Intelligent-Guess-63@reddit
What the NHS pays the dentist isn’t enough for the time it will take, hence their refusal to do it on the NHS. You end up in a vicious circle, where your run of the mill NHS dentist doesn’t have enough experience of complex root canals, or the expensive equipment, because they don’t do enough of them to gain the experience. It’s a reflection of the state of NHS dentistry in this country that started falling apart in the early 90s.
Nothing you can do but find a cheaper private endontist.
xYorYx@reddit
For your cake day, have some B U B B L E W R A P
PM-me-your-cuppa-tea@reddit
This was way too enjoyable
TH1CCARUS@reddit
Is there a prize of sorts? Or do they all have the same message.
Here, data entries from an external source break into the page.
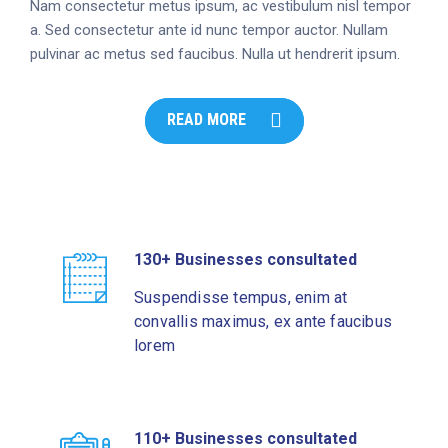
Nam consectetur metus ipsum, ac vestibulum nisl tempor
a. Sed consectetur ante id nunc tempor auctor. Nullam
pulvinar ac metus sed faucibus. Nulla ut hendrerit ipsum.
READ MORE
130+ Businesses consultated
Suspendisse tempus, enim at
convallis maximus, ex ante faucibus
lorem
110+ Businesses consultated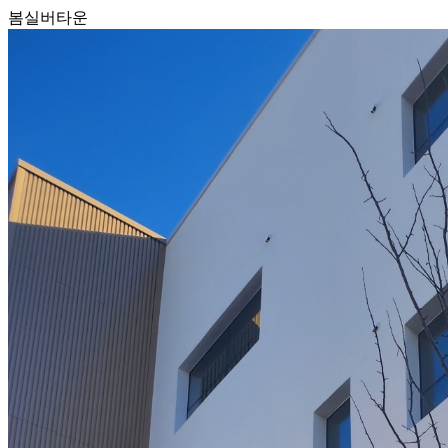
봄실버타운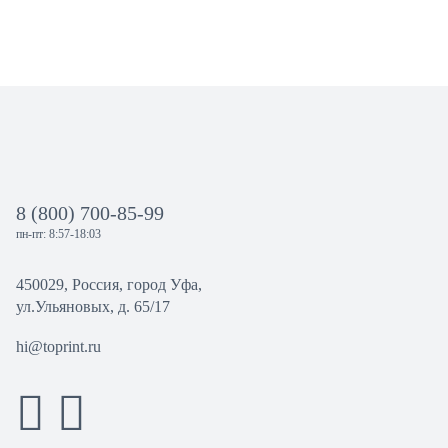
8 (800) 700-85-99
пн-пт: 8:57-18:03
450029, Россия, город Уфа,
ул.Ульяновых, д. 65/17
hi@toprint.ru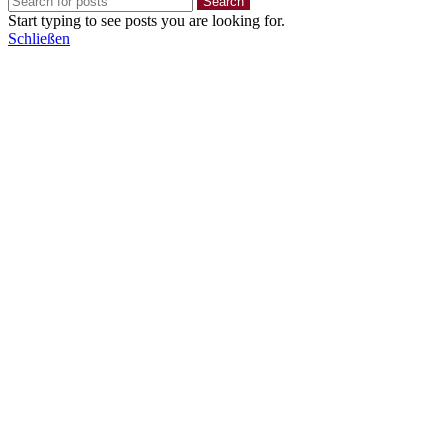
Search
Start typing to see posts you are looking for.
Schließen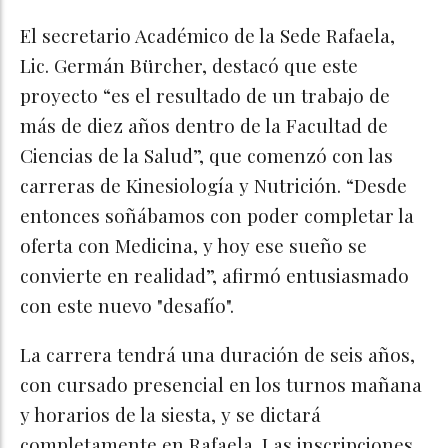
El secretario Académico de la Sede Rafaela,
Lic. Germán Bürcher, destacó que este
proyecto “es el resultado de un trabajo de
más de diez años dentro de la Facultad de
Ciencias de la Salud”, que comenzó con las
carreras de Kinesiología y Nutrición. “Desde
entonces soñábamos con poder completar la
oferta con Medicina, y hoy ese sueño se
convierte en realidad”, afirmó entusiasmado
con este nuevo "desafío".
La carrera tendrá una duración de seis años,
con cursado presencial en los turnos mañana
y horarios de la siesta, y se dictará
completamente en Rafaela. Las inscripciones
PM-me-your-cuppa-tea@reddit
There's one surprise one
Minute-Transition755@reddit
Thanks in a way
ADHD_squirrel_boi@reddit
Oh, you bastard.
TH1CCARUS@reddit
Oh no
ukpunjabivixen@reddit
😆
Chidoribraindev@reddit
Oh shit, I love this
ukpunjabivixen@reddit
I liked this more than I should have
itsaride@reddit
For your cake day, play find the poop.
Andy_Roid@reddit
For your cake day, have some Functional Teeth
MissLuney@reddit
You have to reel off numbers as you click each one, in true dentist fashion.
SewUnusual@reddit
I had a root canal and crown done on the NHS with maternity benefits some 15 years ago. I had massive swelling and pain for a good week after and I have found out this year that only two of the three roots were filled in, there’s decay around the base of the crown and an infection building in the unfilled root. Looking at getting the whole thing done again
In contrast, the root canal I had done privately was done by a specialist and has been so smoothly done the difference in experience has been night and day. I will not get another root canal done without going private, you’re right they are not experienced enough or paid enough in the NHS
ChoppingOnionsForYou@reddit
That's a bit more than my private dentist charged. I had 2 teeth done for a bit less than that. 2 separate sessions. She was wonderful, and because I'm super anxious about dentists (the injections take ages to work for me), she gave me valium! Slept through most of it. No anxiety.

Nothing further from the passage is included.